WHAT TO WORK ON »
Lines before the one containing "sofern diese für" are left out. Retype that line and the rest through the end of the material exactly.

RECORDS SHOWN »
────
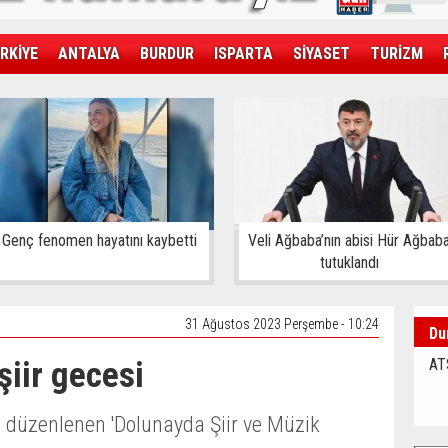
RKİYE
ANTALYA
BURDUR
ISPARTA
SİYASET
TURİZM
SAĞLIK
EKONOMİ
DÜNYA
Genç fenomen hayatını kaybetti
Veli Ağbaba’nın abisi Hür Ağbab
tutuklandı
31 Ağustos 2023 Perşembe - 10:24
Du
şiir gecesi
AT
z düzenlenen 'Dolunayda Şiir ve Müzik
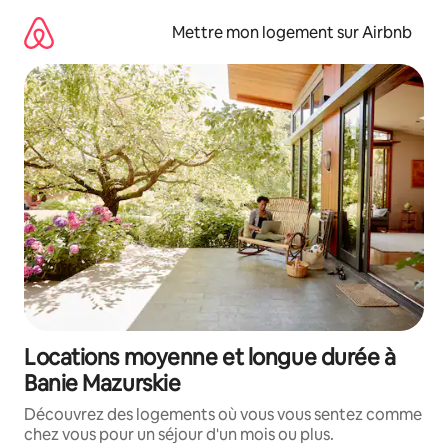
Aller
directement
Mettre mon logement sur Airbnb
au
contenu
Locations moyenne et longue durée à
Banie Mazurskie
Découvrez des logements où vous vous sentez comme
chez vous pour un séjour d'un mois ou plus.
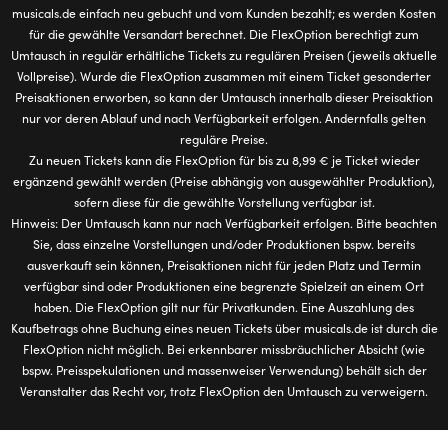
musicals.de einfach neu gebucht und vom Kunden bezahlt; es werden Kosten
für die gewählte Versandart berechnet. Die FlexOption berechtigt zum
Umtausch in regulär erhältliche Tickets zu regulären Preisen (jeweils aktuelle
Vollpreise). Wurde die FlexOption zusammen mit einem Ticket gesonderter
Preisaktionen erworben, so kann der Umtausch innerhalb dieser Preisaktion
nur vor deren Ablauf und nach Verfügbarkeit erfolgen. Andernfalls gelten
reguläre Preise.
Zu neuen Tickets kann die FlexOption für bis zu 8,99 € je Ticket wieder
ergänzend gewählt werden (Preise abhängig von ausgewählter Produktion),
sofern diese für die gewählte Vorstellung verfügbar ist.
Hinweis: Der Umtausch kann nur nach Verfügbarkeit erfolgen. Bitte beachten
Sie, dass einzelne Vorstellungen und/oder Produktionen bspw. bereits
ausverkauft sein können, Preisaktionen nicht für jeden Platz und Termin
verfügbar sind oder Produktionen eine begrenzte Spielzeit an einem Ort
haben. Die FlexOption gilt nur für Privatkunden. Eine Auszahlung des
Kaufbetrags ohne Buchung eines neuen Tickets über musicals.de ist durch die
FlexOption nicht möglich. Bei erkennbarer missbräuchlicher Absicht (wie
bspw. Preisspekulationen und massenweiser Verwendung) behält sich der
Veranstalter das Recht vor, trotz FlexOption den Umtausch zu verweigern.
────
SOLUTION TO THIS EXERCISE »
sofern diese für die gewählte Vorstellung verfügbar ist.
Hinweis: Der Umtausch kann nur nach Verfügbarkeit erfolgen. Bitte beachten
Sie, dass einzelne Vorstellungen und/oder Produktionen bspw. bereits
ausverkauft sein können, Preisaktionen nicht für jeden Platz und Termin
verfügbar sind oder Produktionen eine begrenzte Spielzeit an einem Ort
haben. Die FlexOption gilt nur für Privatkunden. Eine Auszahlung des
Kaufbetrags ohne Buchung eines neuen Tickets über musicals.de ist durch die
FlexOption nicht möglich. Bei erkennbarer missbräuchlicher Absicht (wie
bspw. Preisspekulationen und massenweiser Verwendung) behält sich der
Veranstalter das Recht vor, trotz FlexOption den Umtausch zu verweigern.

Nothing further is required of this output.